E. Building an Aquarium
time limit per test
2 seconds
memory limit per test
256 megabytes
standard input
standard output

You love fish, that's why you have decided to build an aquarium. You have a piece of coral made of $$$n$$$ columns, the $$$i$$$-th of which is $$$a_i$$$ units tall. Afterwards, you will build a tank around the coral as follows:

  • Pick an integer $$$h \geq 1$$$ — the height of the tank. Build walls of height $$$h$$$ on either side of the tank.
  • Then, fill the tank up with water so that the height of each column is $$$h$$$, unless the coral is taller than $$$h$$$; then no water should be added to this column.
For example, with $$$a=[3,1,2,4,6,2,5]$$$ and a height of $$$h=4$$$, you will end up using a total of $$$w=8$$$ units of water, as shown.
You can use at most $$$x$$$ units of water to fill up the tank, but you want to build the biggest tank possible. What is the largest value of $$$h$$$ you can select?
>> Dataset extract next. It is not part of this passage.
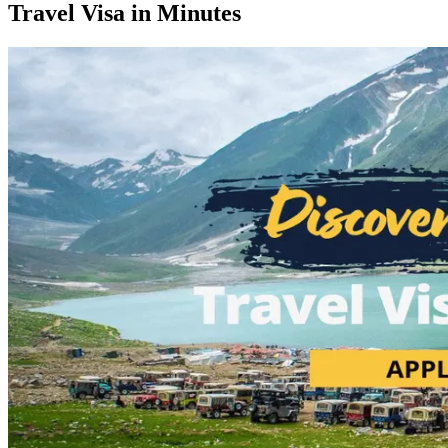
Travel Visa in Minutes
The first line contains a single integer $$$t$$$ ($$$1 \leq t \leq 10^4$$$) — the number of test cases.

The first line of each test case contains two positive integers $$$n$$$ and $$$x$$$ ($$$1 \leq n \leq 2 \cdot 10^5$$$; $$$1 \leq x \leq 10^9$$$) — the number of columns of the coral and the maximum amount of water you can use.

The second line of each test case contains $$$n$$$ space-separated integers $$$a_i$$$ ($$$1 \leq a_i \leq 10^9$$$) — the heights of the coral.
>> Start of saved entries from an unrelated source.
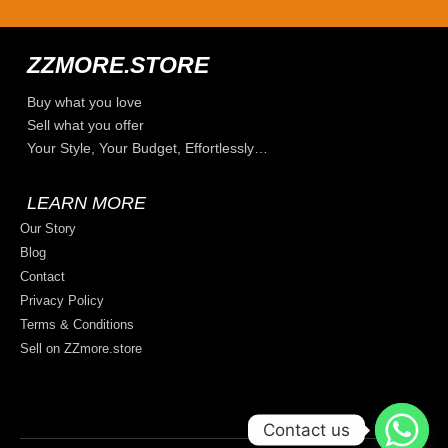
ZZMORE.STORE
Buy what you love
Sell what you offer
Your Style, Your Budget, Effortlessly…
LEARN MORE
Our Story
Blog
Contact
Privacy Policy
Terms & Conditions
Sell on ZZmore.store
Contact us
The sum of $$$n$$$ over all test cases doesn't exceed $$$2 \cdot 10^5$$$.


For each test case, output a single positive integer $$$h$$$ ($$$h \geq 1$$$) — the maximum height the tank can have, so you need at most $$$x$$$ units of water to fill up the tank.

We have a proof that under these constraints, such a value of $$$h$$$ always exists.

7 9
3 1 2 4 6 2 5
3 10
1 1 1
4 1
1 4 3 4
6 1984
2 6 5 9 1 8
1 1000000000

The first test case is pictured in the statement. With $$$h=4$$$ we need $$$8$$$ units of water, but if $$$h$$$ is increased to $$$5$$$ we need $$$13$$$ units of water, which is more than $$$x=9$$$. So $$$h=4$$$ is optimal.

In the second test case, we can pick $$$h=4$$$ and add $$$3$$$ units to each column, using a total of $$$9$$$ units of water. It can be shown that this is optimal.

In the third test case, we can pick $$$h=2$$$ and use all of our water, so it is optimal.